The petition campaign would put a constitutional amendment on the November 2014 ballot, when voters will also pick a governor, members of Congress and state legislators.
Medical marijuana will energize young, Democratic-leaning voters who might otherwise stay home, says Miami consultant David Custin. Conservatives may oppose medical marijuana, he says, but those voters tend to turn out anyway.
“The college campuses will go berserk. This will be a watershed for young voter turnout in Florida,’’ says Custin, who has no party affiliation. “Whichever Democrat is on a statewide ballot will get a 3 to 5 point bump.’’
In Florida, constitutional amendments must pass by at least 60 percent, a tough bar. But polling suggests that medical marijuana has a chance.

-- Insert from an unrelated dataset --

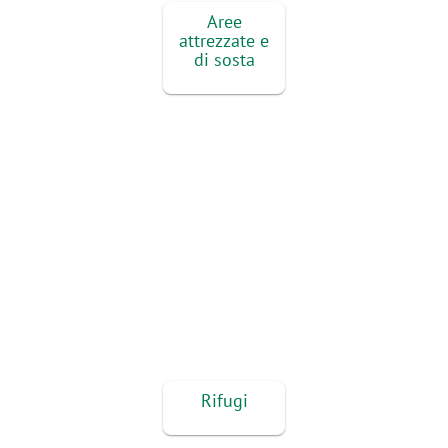
di sosta
Rifugi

Earlier this year, Hamilton Campaigns, a Democrat-leaning pollster, sampled 600 voters and found that 61 percent supported medical marijuana. Only 37 percent opposed. Support rose to 70 percent when ballot language listed specific qualifying diseases like cancer.
The poll was financed by Ben Pollara, a Miami Beach consultant who last year ran a super PAC to support Sen. Bill Nelson’s re-election. When money was left over, Pollara paid for the marijuana poll.
Pollara, 28, says previous efforts to interest people in a medical marijuana amendment never gained traction. The poll numbers persuaded him to charge ahead anyway.
“It’s the right thing to do, and I hope the State of Florida is ready for it,’’ Pollara says. “I also thought it would be a fun project to do in this election cycle.’’
In March, Pollara picked up a key ally in Morgan, a mass advertising guru who says he will pour $1 million into the campaign if necessary. Last year, Morgan and his wife, Ultima, donated $2 million to an Orlando food bank. “This year we are doing marijuana,’’ he says.
Morgan, 57, who enjoys Jack Daniels, says his lips have never touched pot. He avoided it during his youth, he says, for fear of disappointing his father.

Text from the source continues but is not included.